> **Exercise aim**
Go line by line through the listing below and copy those that hold "Klarna".

> **Material for this task**

::::::::

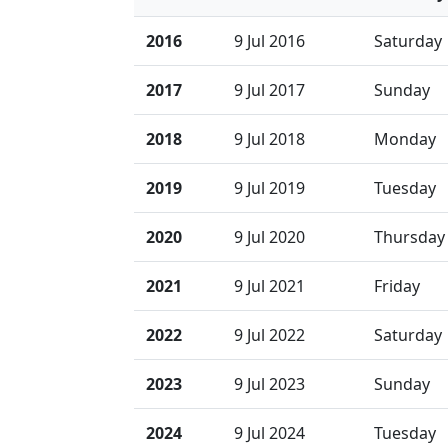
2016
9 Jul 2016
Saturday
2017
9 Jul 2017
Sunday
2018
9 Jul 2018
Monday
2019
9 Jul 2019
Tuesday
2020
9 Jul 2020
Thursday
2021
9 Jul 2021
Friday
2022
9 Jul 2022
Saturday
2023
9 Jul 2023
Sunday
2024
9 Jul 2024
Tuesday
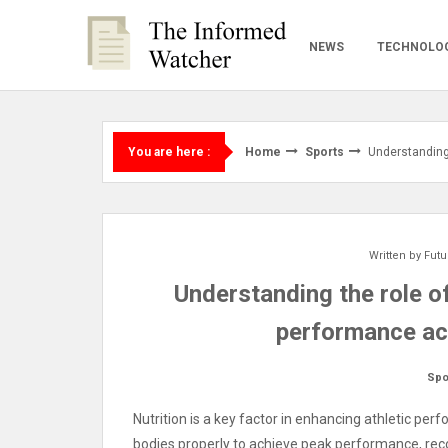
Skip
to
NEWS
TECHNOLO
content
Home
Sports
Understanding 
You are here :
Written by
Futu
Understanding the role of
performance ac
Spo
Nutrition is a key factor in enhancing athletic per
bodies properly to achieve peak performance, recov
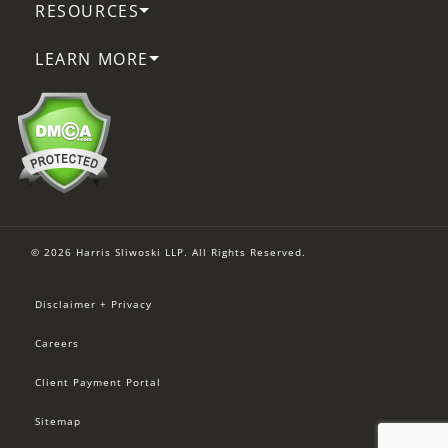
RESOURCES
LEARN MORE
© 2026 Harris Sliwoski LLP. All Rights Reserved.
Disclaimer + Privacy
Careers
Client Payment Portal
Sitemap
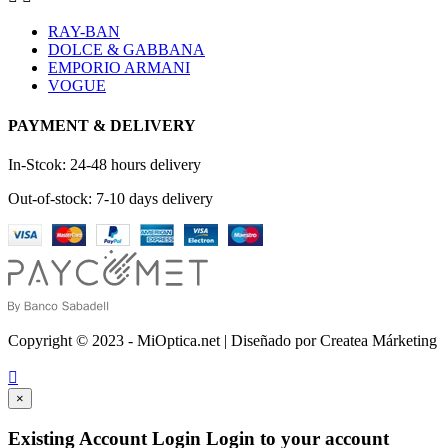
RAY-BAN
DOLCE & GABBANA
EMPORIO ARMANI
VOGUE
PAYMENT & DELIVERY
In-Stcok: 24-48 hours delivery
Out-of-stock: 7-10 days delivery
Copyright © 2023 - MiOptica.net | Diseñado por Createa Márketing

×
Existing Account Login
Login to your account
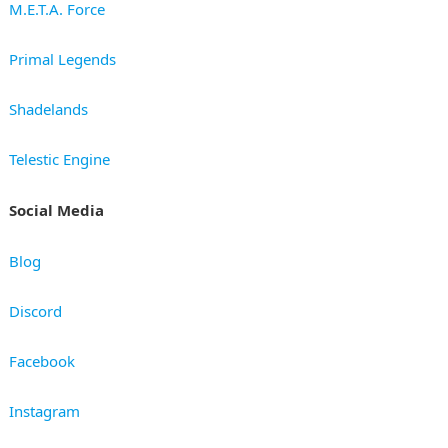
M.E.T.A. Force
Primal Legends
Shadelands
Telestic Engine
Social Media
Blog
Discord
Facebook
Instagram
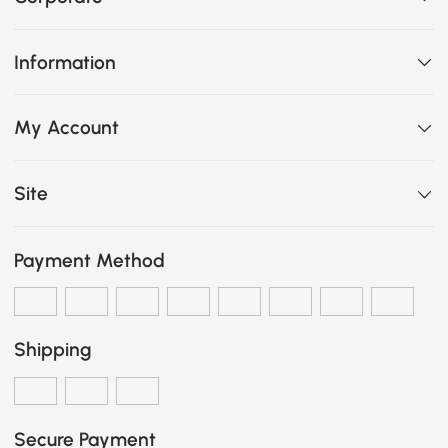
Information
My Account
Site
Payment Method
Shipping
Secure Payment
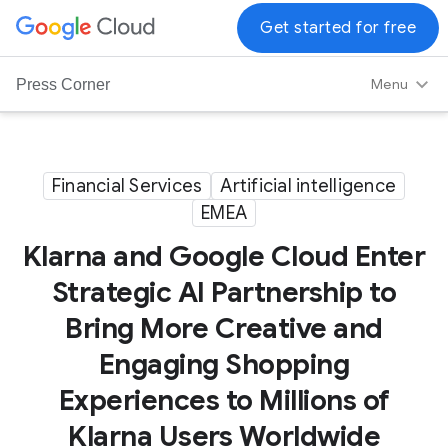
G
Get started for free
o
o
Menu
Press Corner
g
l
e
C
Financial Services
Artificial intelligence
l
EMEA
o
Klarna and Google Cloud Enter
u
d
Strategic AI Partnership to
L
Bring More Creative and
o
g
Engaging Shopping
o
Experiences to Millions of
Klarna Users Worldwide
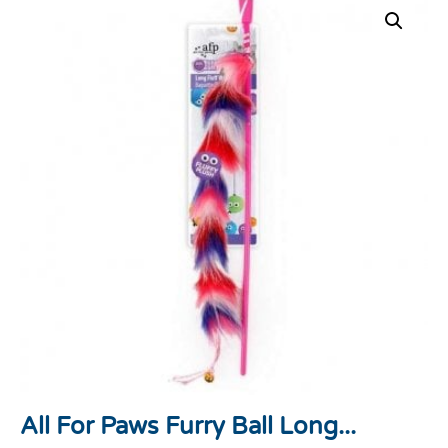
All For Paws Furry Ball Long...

::::::::

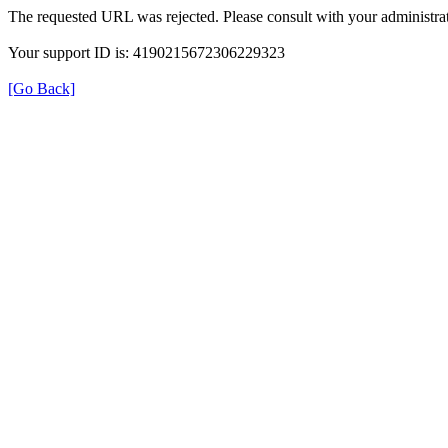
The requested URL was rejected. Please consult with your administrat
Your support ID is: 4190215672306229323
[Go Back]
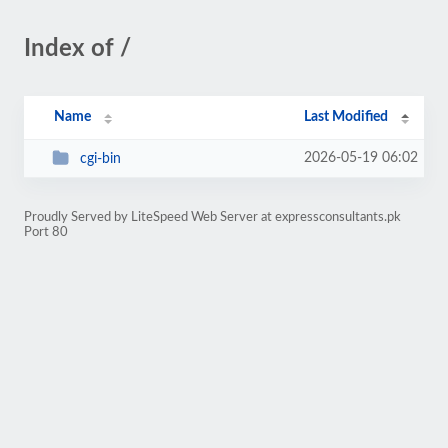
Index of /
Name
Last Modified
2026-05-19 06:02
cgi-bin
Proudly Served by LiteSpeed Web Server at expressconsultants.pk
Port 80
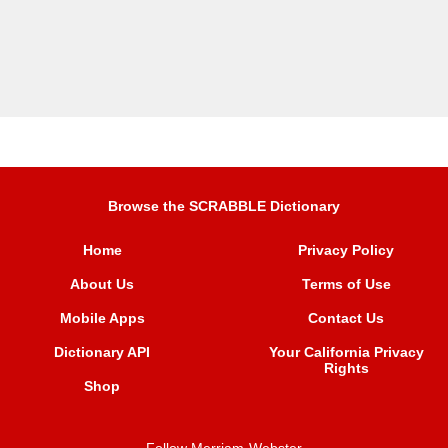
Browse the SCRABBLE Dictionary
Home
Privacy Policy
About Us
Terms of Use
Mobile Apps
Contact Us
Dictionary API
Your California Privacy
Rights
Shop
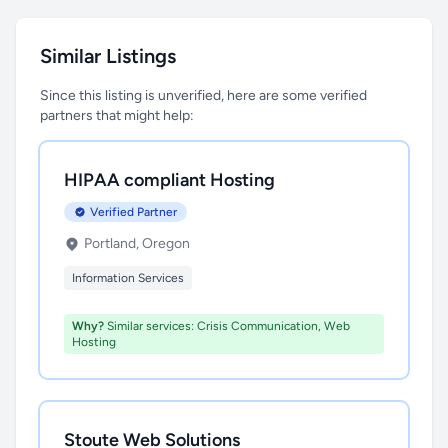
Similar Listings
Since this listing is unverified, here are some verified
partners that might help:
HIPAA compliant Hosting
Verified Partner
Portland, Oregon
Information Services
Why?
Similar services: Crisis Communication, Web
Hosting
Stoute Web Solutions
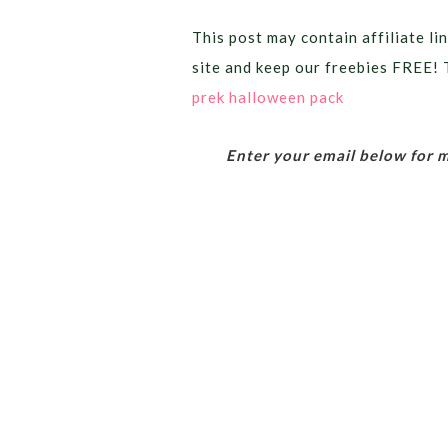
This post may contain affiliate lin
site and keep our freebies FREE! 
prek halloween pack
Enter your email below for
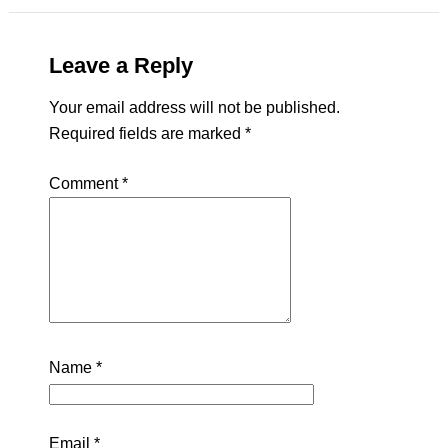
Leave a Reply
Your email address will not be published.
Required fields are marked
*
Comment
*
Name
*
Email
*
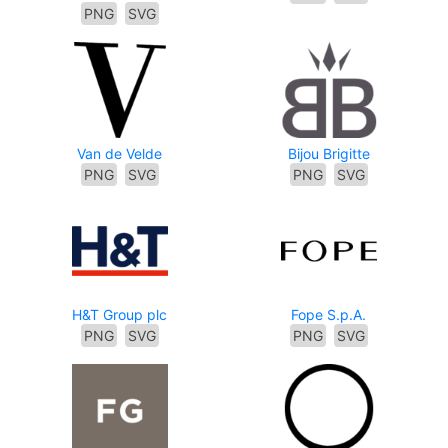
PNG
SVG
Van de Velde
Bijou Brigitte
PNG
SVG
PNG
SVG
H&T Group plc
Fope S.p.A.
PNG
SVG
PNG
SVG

::::::::

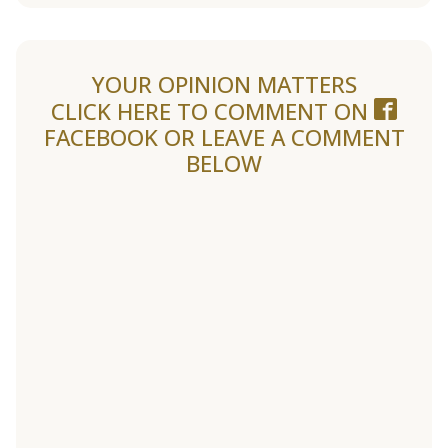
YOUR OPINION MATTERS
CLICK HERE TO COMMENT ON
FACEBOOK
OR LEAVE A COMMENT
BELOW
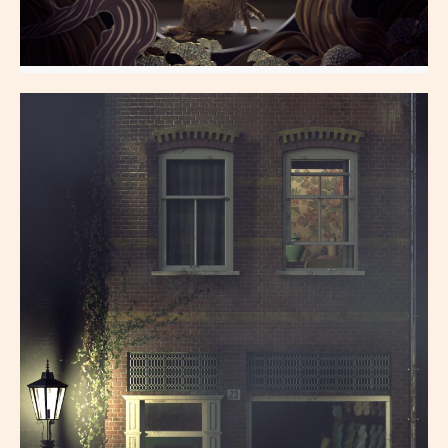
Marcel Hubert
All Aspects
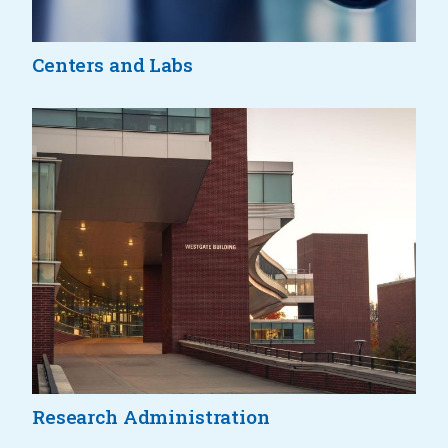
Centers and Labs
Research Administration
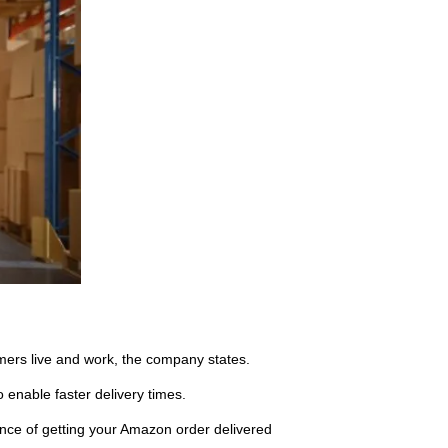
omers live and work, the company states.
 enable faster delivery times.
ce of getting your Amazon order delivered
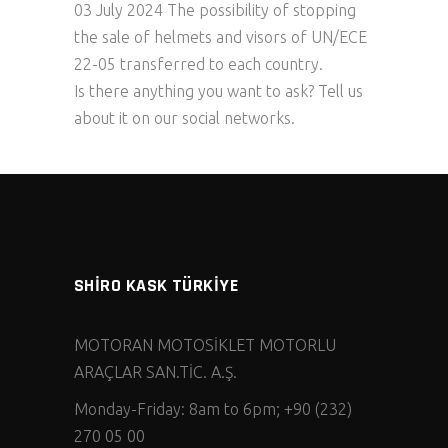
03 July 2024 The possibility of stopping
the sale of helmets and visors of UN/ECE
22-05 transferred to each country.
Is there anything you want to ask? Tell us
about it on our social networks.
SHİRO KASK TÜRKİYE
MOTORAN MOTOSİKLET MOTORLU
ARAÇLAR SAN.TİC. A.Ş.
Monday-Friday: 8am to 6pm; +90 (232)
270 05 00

::::::::

> **Response to the task**
Klarna and Google Cloud Enter
Klarna Users Worldwide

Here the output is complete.